◆ ASSIGNED TASK
Make an exact copy of every entry below, with the pictures left out.

◆ DATA EXCERPTS
■ ■ ■

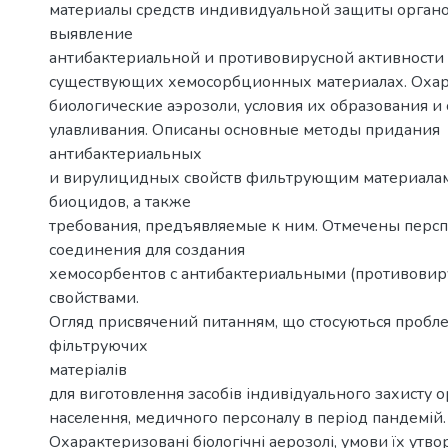
материалы средств индивидуальной защиты орган
выявление
антибактериальной и противовирусной активности
существующих хемосорбционных материалах. Оха
биологические аэрозоли, условия их образования и
улавливания. Описаны основные методы придания
антибактериальных
и вирулицидных свойств фильтрующим материала
биоцидов, а также
требования, предъявляемые к ним. Отмечены перс
соединения для создания
хемосорбентов с антибактериальными (противови
свойствами.
Огляд присвячений питанням, що стосуються пробл
фільтруючих
матеріалів
для виготовлення засобів індивідуального захисту 
населення, медичного персоналу в період пандемій.
Охарактеризовані біологічні аерозолі, умови їх утво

■ ■ ■

◆ TASK ANSWER
материалы средств индивидуальной защиты орган
выявление
антибактериальной и противовирусной активности
существующих хемосорбционных материалах. Оха
биологические аэрозоли, условия их образования и
улавливания. Описаны основные методы придания
антибактериальных
и вирулицидных свойств фильтрующим материала
биоцидов, а также
требования, предъявляемые к ним. Отмечены перс
соединения для создания
хемосорбентов с антибактериальными (противови
свойствами.
Огляд присвячений питанням, що стосуються пробл
фільтруючих
матеріалів
для виготовлення засобів індивідуального захисту 
населення, медичного персоналу в період пандемій.
Охарактеризовані біологічні аерозолі, умови їх утво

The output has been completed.